[Dataset excerpts]
•••••

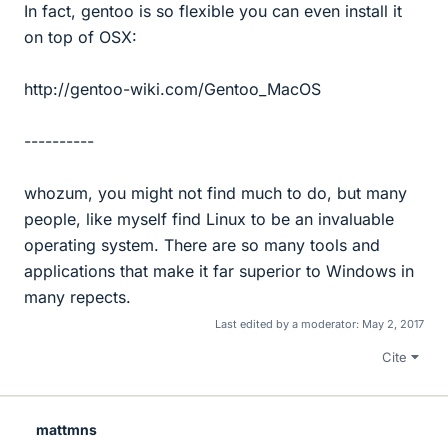
In fact, gentoo is so flexible you can even install it
on top of OSX:
http://gentoo-wiki.com/Gentoo_MacOS
----------
whozum, you might not find much to do, but many
people, like myself find Linux to be an invaluable
operating system. There are so many tools and
applications that make it far superior to Windows in
many repects.
Last edited by a moderator:
May 2, 2017
Cite
mattmns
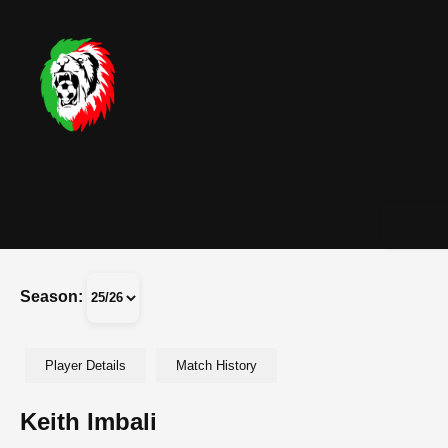
Season:
Player Details
Match History
Keith Imbali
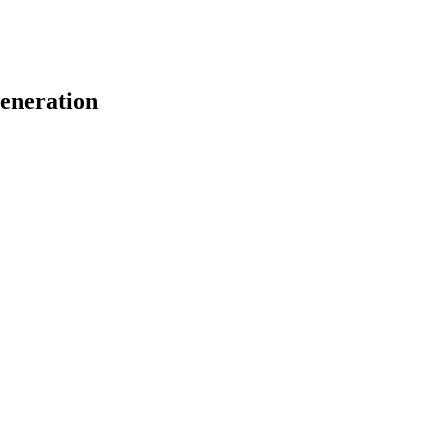
eneration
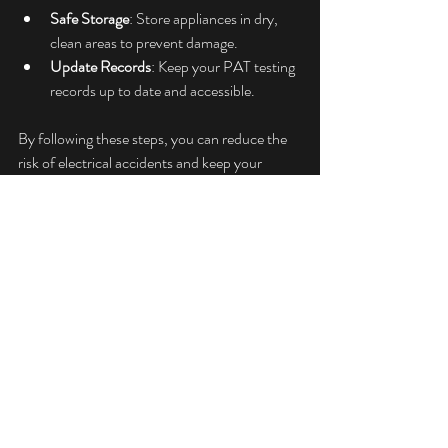
Safe Storage
: Store appliances in dry, 
clean areas to prevent damage.
Update Records
: Keep your PAT testing 
records up to date and accessible.
By following these steps, you can reduce the 
risk of electrical accidents and keep your 
environment safe.
DIY PAT testing is possible but requires 
commitment. With the right training, 
equipment, and care, you can perform basic 
tests yourself. However, for many, 
professional PAT testing services offer a safer, 
more reliable solution. Whatever you choose, 
the key is to prioritise safety and compliance 
at all times.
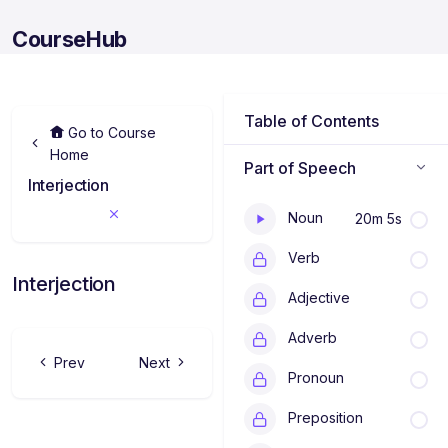
CourseHub
Table of Contents
Go to Course
Home
Part of Speech
P
Interjection
a
r
Noun
20m 5s
t
o
Verb
f
S
Interjection
p
Adjective
e
e
Adverb
c
h
Prev
Next
a
Pronoun
d
a
Preposition
l
a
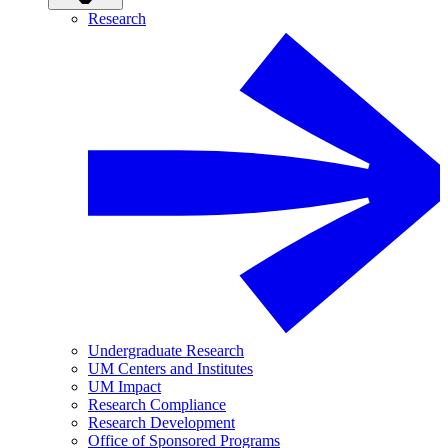
Research
Undergraduate Research
UM Centers and Institutes
UM Impact
Research Compliance
Research Development
Office of Sponsored Programs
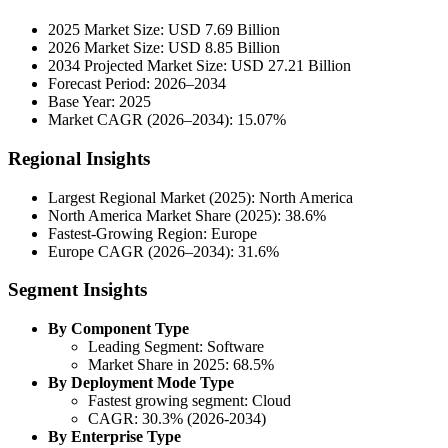
2025 Market Size: USD 7.69 Billion
2026 Market Size: USD 8.85 Billion
2034 Projected Market Size: USD 27.21 Billion
Forecast Period: 2026–2034
Base Year: 2025
Market CAGR (2026–2034): 15.07%
Regional Insights
Largest Regional Market (2025): North America
North America Market Share (2025): 38.6%
Fastest-Growing Region: Europe
Europe CAGR (2026–2034): 31.6%
Segment Insights
By Component Type
Leading Segment: Software
Market Share in 2025: 68.5%
By Deployment Mode Type
Fastest growing segment: Cloud
CAGR: 30.3% (2026-2034)
By Enterprise Type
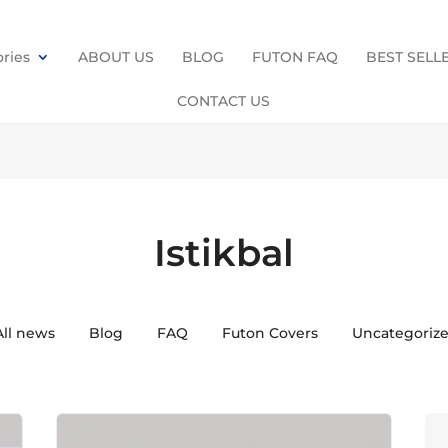
ries
ABOUT US
BLOG
FUTON FAQ
BEST SELL
CONTACT US
Istikbal
All news
Blog
FAQ
Futon Covers
Uncategoriz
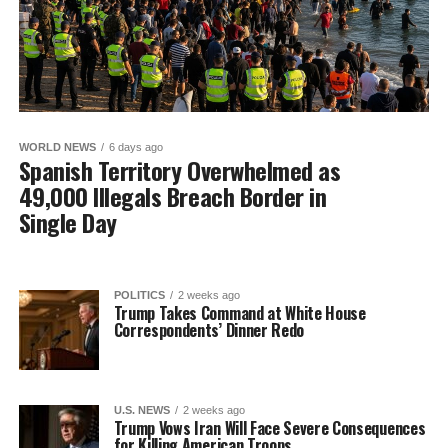
WORLD NEWS
6 days ago
Spanish Territory Overwhelmed as
49,000 Illegals Breach Border in
Single Day
POLITICS
2 weeks ago
Trump Takes Command at White House
Correspondents’ Dinner Redo
U.S. NEWS
2 weeks ago
Trump Vows Iran Will Face Severe Consequences
for Killing American Troops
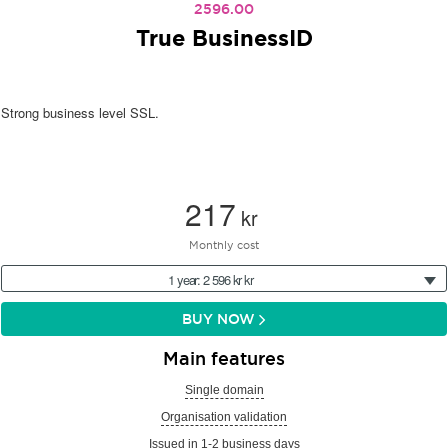
2596.00
True BusinessID
Strong business level SSL.
217
kr
Monthly cost
1 year: 2 596 kr kr
BUY NOW
Main features
Single domain
Organisation validation
Issued in 1-2 business days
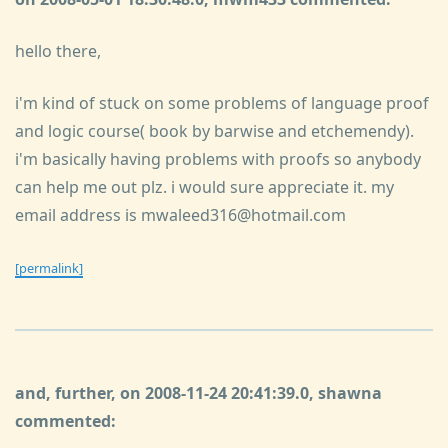
hello there,
i'm kind of stuck on some problems of language proof
and logic course( book by barwise and etchemendy).
i'm basically having problems with proofs so anybody
can help me out plz. i would sure appreciate it. my
email address is mwaleed316@hotmail.com
[permalink]
and, further, on 2008-11-24 20:41:39.0, shawna
commented:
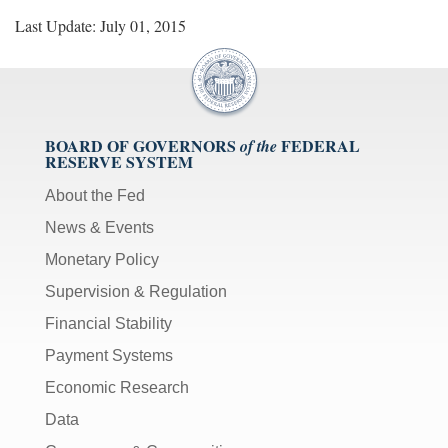
Last Update: July 01, 2015
BOARD OF GOVERNORS
FEDERAL
of the
RESERVE SYSTEM
About the Fed
News & Events
Monetary Policy
Supervision & Regulation
Financial Stability
Payment Systems
Economic Research
Data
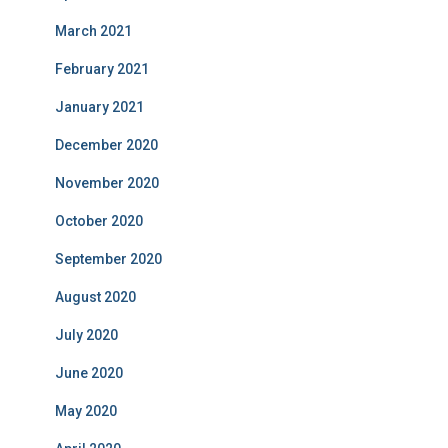
March 2021
February 2021
January 2021
December 2020
November 2020
October 2020
September 2020
August 2020
July 2020
June 2020
May 2020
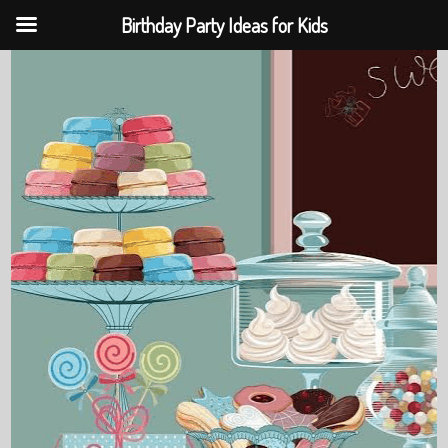
Birthday Party Ideas for Kids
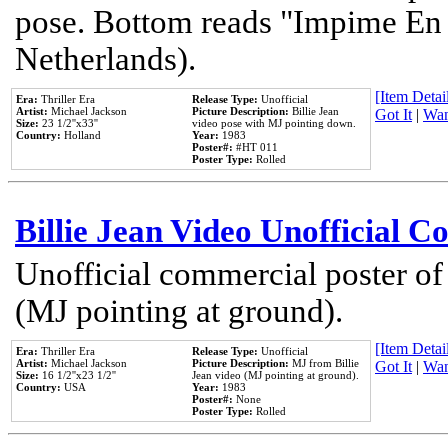
pose. Bottom reads "Impime En P
Netherlands).
[Item Detail
Era:
Thriller Era
Release Type:
Unofficial
Artist:
Michael Jackson
Picture Description:
Billie Jean
Got It
|
Wan
Size:
23 1/2''x33''
video pose with MJ pointing down.
Country:
Holland
Year:
1983
Poster#:
#HT 011
Poster Type:
Rolled
Billie Jean Video Unofficial 
Unofficial commercial poster of
(MJ pointing at ground).
[Item Detail
Era:
Thriller Era
Release Type:
Unofficial
Artist:
Michael Jackson
Picture Description:
MJ from Billie
Got It
|
Wan
Size:
16 1/2''x23 1/2''
Jean video (MJ pointing at ground).
Country:
USA
Year:
1983
Poster#:
None
Poster Type:
Rolled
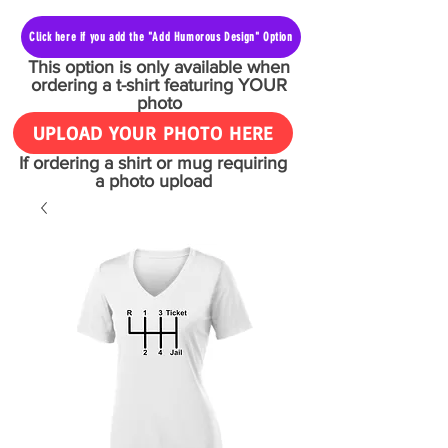
Click here if you add the "Add Humorous Design" Option
This option is only available when
ordering a t-shirt featuring YOUR
photo
UPLOAD YOUR PHOTO HERE
If ordering a shirt or mug requiring
a photo upload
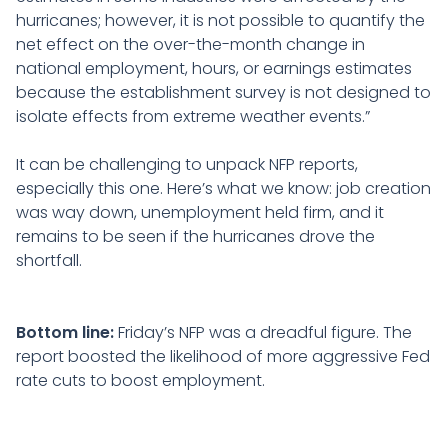
hurricanes; however, it is not possible to quantify the
net effect on the over-the-month change in
national employment, hours, or earnings estimates
because the establishment survey is not designed to
isolate effects from extreme weather events.”
It can be challenging to unpack NFP reports,
especially this one. Here’s what we know: job creation
was way down, unemployment held firm, and it
remains to be seen if the hurricanes drove the
shortfall.
Bottom line:
Friday’s NFP was a dreadful figure. The
report boosted the likelihood of more aggressive Fed
rate cuts to boost employment.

•••••

### WHAT THIS TASK INVOLVES
Restate all entries above exactly, but not the images.

### SOLUTION TO THIS EXERCISE
In fact, gentoo is so flexible you can even install it
on top of OSX:
http://gentoo-wiki.com/Gentoo_MacOS
----------
whozum, you might not find much to do, but many
people, like myself find Linux to be an invaluable
operating system. There are so many tools and
applications that make it far superior to Windows in
many repects.
Last edited by a moderator:
May 2, 2017
Cite
mattmns
Season:
Player Details
Match History
Keith Imbali
eneration
Safe Storage
: Store appliances in dry, 
clean areas to prevent damage.
Update Records
: Keep your PAT testing 
records up to date and accessible.
By following these steps, you can reduce the 
risk of electrical accidents and keep your 
environment safe.
DIY PAT testing is possible but requires 
commitment. With the right training, 
equipment, and care, you can perform basic 
tests yourself. However, for many, 
professional PAT testing services offer a safer, 
more reliable solution. Whatever you choose, 
the key is to prioritise safety and compliance 
at all times.
CourseHub
Table of Contents
Go to Course
Home
Part of Speech
P
Interjection
a
r
Noun
20m 5s
t
o
Verb
f
S
Interjection
p
Adjective
e
e
Adverb
c
h
Prev
Next
a
Pronoun
d
a
Preposition
l
a
Research
Undergraduate Research
UM Centers and Institutes
UM Impact
Research Compliance
Research Development
Office of Sponsored Programs
2025 Market Size: USD 7.69 Billion
2026 Market Size: USD 8.85 Billion
2034 Projected Market Size: USD 27.21 Billion
Forecast Period: 2026–2034
Base Year: 2025
Market CAGR (2026–2034): 15.07%
Regional Insights
Largest Regional Market (2025): North America
North America Market Share (2025): 38.6%
Fastest-Growing Region: Europe
Europe CAGR (2026–2034): 31.6%
Segment Insights
By Component Type
Leading Segment: Software
Market Share in 2025: 68.5%
By Deployment Mode Type
Fastest growing segment: Cloud
CAGR: 30.3% (2026-2034)
By Enterprise Type
ries
ABOUT US
BLOG
FUTON FAQ
BEST SELL
CONTACT US
Istikbal
All news
Blog
FAQ
Futon Covers
Uncategoriz
WORLD NEWS
6 days ago
Spanish Territory Overwhelmed as
49,000 Illegals Breach Border in
Single Day
POLITICS
2 weeks ago
Trump Takes Command at White House
Correspondents’ Dinner Redo
U.S. NEWS
2 weeks ago
Trump Vows Iran Will Face Severe Consequences
for Killing American Troops
2596.00
True BusinessID
Strong business level SSL.
217
kr
Monthly cost
1 year: 2 596 kr kr
BUY NOW
Main features
Single domain
Organisation validation
Issued in 1-2 business days
hello there,
i'm kind of stuck on some problems of language proof
and logic course( book by barwise and etchemendy).
i'm basically having problems with proofs so anybody
can help me out plz. i would sure appreciate it. my
email address is mwaleed316@hotmail.com
[permalink]
and, further, on 2008-11-24 20:41:39.0, shawna
commented:
Last Update: July 01, 2015
BOARD OF GOVERNORS
FEDERAL
of the
RESERVE SYSTEM
About the Fed
News & Events
Monetary Policy
Supervision & Regulation
Financial Stability
Payment Systems
Economic Research
Data
March 2021
February 2021
January 2021
December 2020
November 2020
October 2020
September 2020
August 2020
July 2020
June 2020
May 2020
Birthday Party Ideas for Kids
pose. Bottom reads "Impime En P
Netherlands).
[Item Detail
Era:
Thriller Era
Release Type:
Unofficial
Artist:
Michael Jackson
Picture Description:
Billie Jean
Got It
|
Wan
Size:
23 1/2''x33''
video pose with MJ pointing down.
Country:
Holland
Year:
1983
Poster#:
#HT 011
Poster Type:
Rolled
Billie Jean Video Unofficial 
Unofficial commercial poster of
(MJ pointing at ground).
[Item Detail
Era:
Thriller Era
Release Type:
Unofficial
Artist:
Michael Jackson
Picture Description:
MJ from Billie
Got It
|
Wan
Size:
16 1/2''x23 1/2''
Jean video (MJ pointing at ground).
Country:
USA
Year:
1983
Poster#:
None
Poster Type:
Rolled
Click here if you add the "Add Humorous Design" Option
This option is only available when
ordering a t-shirt featuring YOUR
photo
UPLOAD YOUR PHOTO HERE
If ordering a shirt or mug requiring
a photo upload
hurricanes; however, it is not possible to quantify the
net effect on the over-the-month change in
national employment, hours, or earnings estimates
because the establishment survey is not designed to
isolate effects from extreme weather events.”
It can be challenging to unpack NFP reports,
especially this one. Here’s what we know: job creation
was way down, unemployment held firm, and it
remains to be seen if the hurricanes drove the
shortfall.
Bottom line:
Friday’s NFP was a dreadful figure. The
report boosted the likelihood of more aggressive Fed
rate cuts to boost employment.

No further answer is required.